Round 3 of High Stakes Duel 3 was announced for January 26, 2022, with Dwan and Hellmuth buying in for $200,000 each. Hellmuth would rejoin the winner's circle when he shoved all-in with ace-king and Dwan called all-in with pocket eights. A king landed on the flop, and Hellmuth advanced into Round 4.

Dwan was originally scheduled to play Hellmuth in Round 4, but due to a scheduling conflict, backed out. Dwan's replacement would be announced as Scott Seiver, and the two would face off on May 17, 2022. Both players battled back and forth during Round 4 before Hellmuth flopped two pair against Seiver's top pair. All the money went in, and when Seiver was unable to improve, it would be Hellmuth advancing to Round 5.

During the 2022 World Series of Poker, Hellmuth announced via Twitter that he would face Seiver in August in the Round 5 match for $1,600,000. Like Dwan, Seiver backed out of his match against Hellmuth to leave the door open for a new challenger to step into the ring.

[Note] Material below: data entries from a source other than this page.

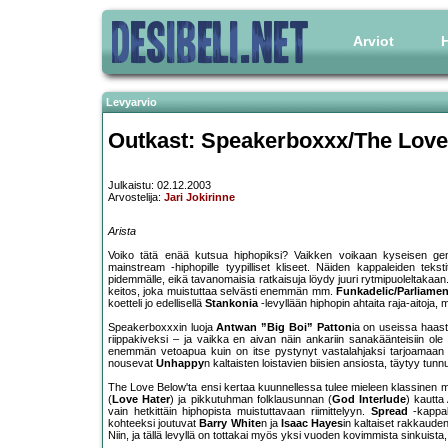
Arviot
H
Levyarvio
Outkast: Speakerboxxx/The Lov
Julkaistu: 02.12.2003
Arvostelija:
Jari Jokirinne
Arista
Voiko tätä enää kutsua hiphopiksi? Vaikken voikaan kyseisen genre
mainstream -hiphopille tyypilliset kliseet. Näiden kappaleiden teks
pidemmälle, eikä tavanomaisia ratkaisuja löydy juuri rytmipuoleltakaa
keitos, joka muistuttaa selvästi enemmän mm.
Funkadelic/Parliamen
koetteli jo edellisellä
Stankonia
-levyllään hiphopin ahtaita raja-aitoja, m
Speakerboxxxin luoja
Antwan ”Big Boi” Patton
ia on useissa haast
riippakiveksi – ja vaikka en aivan näin ankariin sanakäänteisiin ol
enemmän vetoapua kuin on itse pystynyt vastalahjaksi tarjoamaan (
nousevat
Unhappy
n kaltaisten loistavien biisien ansiosta, täytyy tunn
The Love Below'ta ensi kertaa kuunnellessa tulee mieleen klassinen
(
Love Hater
) ja pikkutuhman folklausunnan (
God Interlude
) kautta
vain hetkittäin hiphopista muistuttavaan riimittelyyn.
Spread
-kappal
kohteeksi joutuvat
Barry White
n ja
Isaac Hayes
in kaltaiset rakkaude
Niin, ja tällä levyllä on tottakai myös yksi vuoden kovimmista sinkuist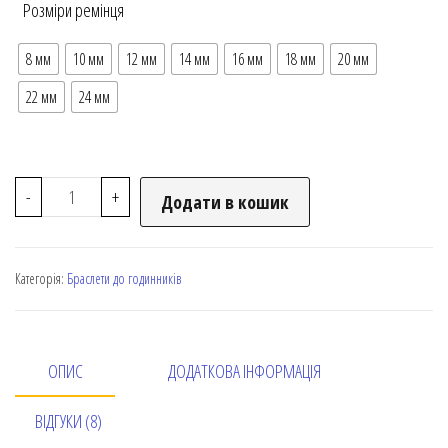
Розміри ремінця
8 мм
10 мм
12 мм
14 мм
16 мм
18 мм
20 мм
22 мм
24 мм
-
+
Додати в кошик
Категорія:
Браслети до годинників
ОПИС
ДОДАТКОВА ІНФОРМАЦІЯ
ВІДГУКИ (8)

Jason Koon stepped in and put up $800,000 to face Hellmuth in Round 5. Hellmuth and Koon squared off at the PokerGO Studio in Las Vegas, with the match airing on December 7, 2022. Koon took a big chip lead early in the match and was able to finish the job from there, ending the High Stakes Duel run of Hellmuth and advancing to Round 6. Hellmuth opted not to rematch Koon, and when no challenger stepped up to take on Koon by January 6, 2023, Koon was declared the winner of High Stakes Duel 3.

=== High Stakes Duel 4 ===
High Stakes Duel 4 was announced in April 2023 with a new format that would see a player only needing to win two consecutive matches to cash out. Also new for High Stakes Duel 4 was the addition of an undercard match. The undercard match would feature Shaun Deeb playing Mike Matusow for $10,000 each, while the Round 1 match would be between Daniel Negreanu and Eric Persson for $50,000 each.

The High Stakes Duel 4 undercard match was played between Deeb and Matusow on May 5, 2023. Matusow emerged victorious over Deeb to earn the $20,000 payday. On May 8, 2023, Negreanu would face Persson as the match ended with Persson all-in holding ace-queen against Negreanu's ace-king. The board bricked out and Negreanu earned his first High Stakes Duel victory in his fourth attempt. Although Persson had originally opted in for the rematch, he then was forced to back out due to scheduling conflicts. In June 2023, PokerGO announced that Doug Polk would be stepping in to play Negreanu in Round 2 for $100,000 each.

On August 24, 2023, Polk took his seat in the challenger seat across from Negreanu. Polk took the early lead with an all-in river shove holding a flush, but Negreanu stormed back into the lead after flopping a flush with ace-jack. The final hand played out with Polk shoving the river with a missed straight draw, and Negreanu called with top pair. In his post-match interview, Negreanu announced that he was done and would be cashing out his $200,000 to put an end to High Stakes Duel 4.